The deal will end months of fighting between Sunni insurgents and pro-government forces, including fighters from Lebanon's Shiite militia group Hezbollah, and the besieging of civilians.

The transfer will allow a group of Sunni insurgents operating under a coalition called Jaish al-Fatah, or Army of Conquest, and their families safe passage out of the Zabadani area along the Lebanese border.

In exchange, 10,000 Shiites, civilians and wounded pro-government fighters from two villages in rebel-controlled northern Idlib province will be allowed to leave, said Abdullah al-Muhaysini, a Saudi militant cleric living in Syria.
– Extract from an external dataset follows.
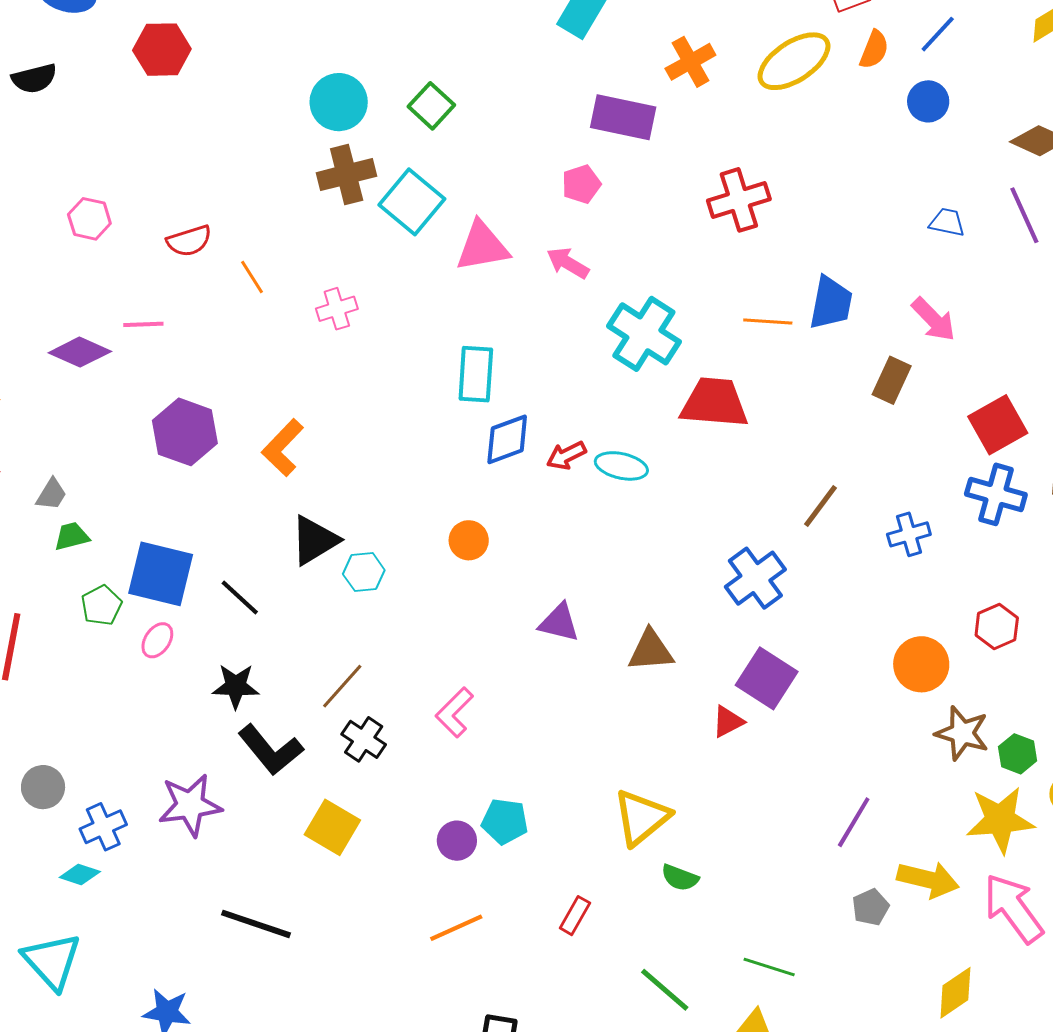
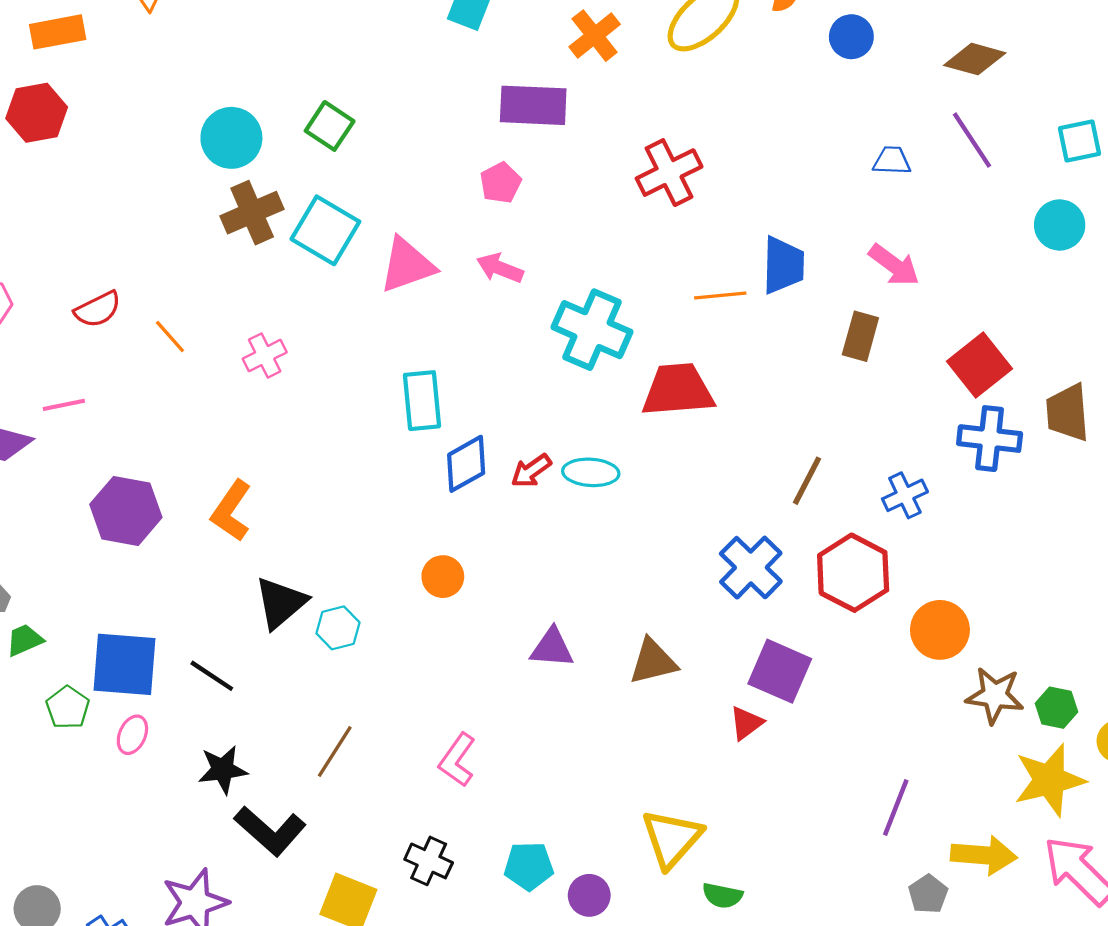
red hexagon: (997, 626) -> (853, 573), moved, size x1.6
black cross: (364, 739) -> (429, 861), moved
purple circle: (457, 841) -> (589, 895), moved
The Sunni insurgents will head from Zabadani to the rebel-controlled Idlib province, while the Shiites will settle in the government-controlled suburb of Damascus, the head of the Britain-based Syrian Observatory for Human Rights said.

If implemented, the agreement would be another rare example of international diplomacy successfully brokering an end to fighting in specific areas in Syria. The U.N. previously brokered a cease-fire in 2014 to end over two years of siege on the central city of Homs.

But the deal would also underline concerns about forced demographic changes in the Syrian civil war, now in its fifth year, which has already displaced nearly half of Syria's pre-war population.

The opposition has accused Syrian President Bashar Assad's government of working with its allies, including Iran, on moving populations around to empty government-held areas of Sunnis. The insurgents against Assad are largely Sunnis, including foreign fighters from around the region and elsewhere who joined the war.

U.N. spokesman Jessy Chahine said on Friday that the U.N. facilitated contacts between the different parties but would not elaborate on details of the deal.

The Observatory said the six-month truce deal would also include the release of rebel detainees. Turkey and Iran also sponsored the deal, it added.